WORK TO BE COMPLETED: Below are several records. Retype exactly those lines running from the one with "Seminarort: online" through the one with "WEITERLESEN", end lines included, and no others.

EXERCISE DATA:
------------------------------------------------------------
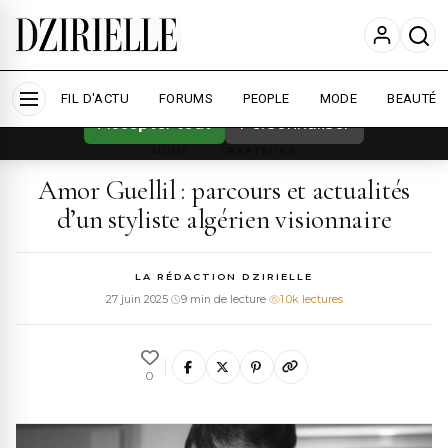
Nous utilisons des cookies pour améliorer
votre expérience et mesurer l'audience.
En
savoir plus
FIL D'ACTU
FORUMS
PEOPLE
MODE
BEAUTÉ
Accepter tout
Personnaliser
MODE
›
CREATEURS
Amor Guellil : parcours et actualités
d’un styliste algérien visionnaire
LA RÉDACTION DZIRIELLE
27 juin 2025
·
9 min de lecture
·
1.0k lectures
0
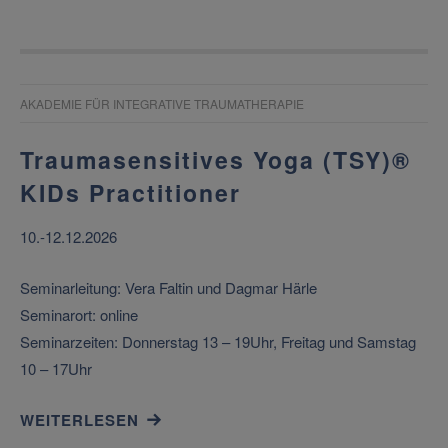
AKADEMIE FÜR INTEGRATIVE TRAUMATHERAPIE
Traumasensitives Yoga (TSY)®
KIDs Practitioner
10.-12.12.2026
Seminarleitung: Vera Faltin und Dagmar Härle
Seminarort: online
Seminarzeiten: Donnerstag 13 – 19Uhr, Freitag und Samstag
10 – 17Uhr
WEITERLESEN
------------------------------------------------------------
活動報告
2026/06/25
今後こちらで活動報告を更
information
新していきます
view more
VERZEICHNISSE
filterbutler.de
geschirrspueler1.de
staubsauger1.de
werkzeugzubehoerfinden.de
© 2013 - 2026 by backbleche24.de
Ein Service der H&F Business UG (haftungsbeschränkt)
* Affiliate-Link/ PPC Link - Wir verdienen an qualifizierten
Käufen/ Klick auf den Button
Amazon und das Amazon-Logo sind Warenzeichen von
------------------------------------------------------------
REPLY:
Seminarort: online
Seminarzeiten: Donnerstag 13 – 19Uhr, Freitag und Samstag
10 – 17Uhr
WEITERLESEN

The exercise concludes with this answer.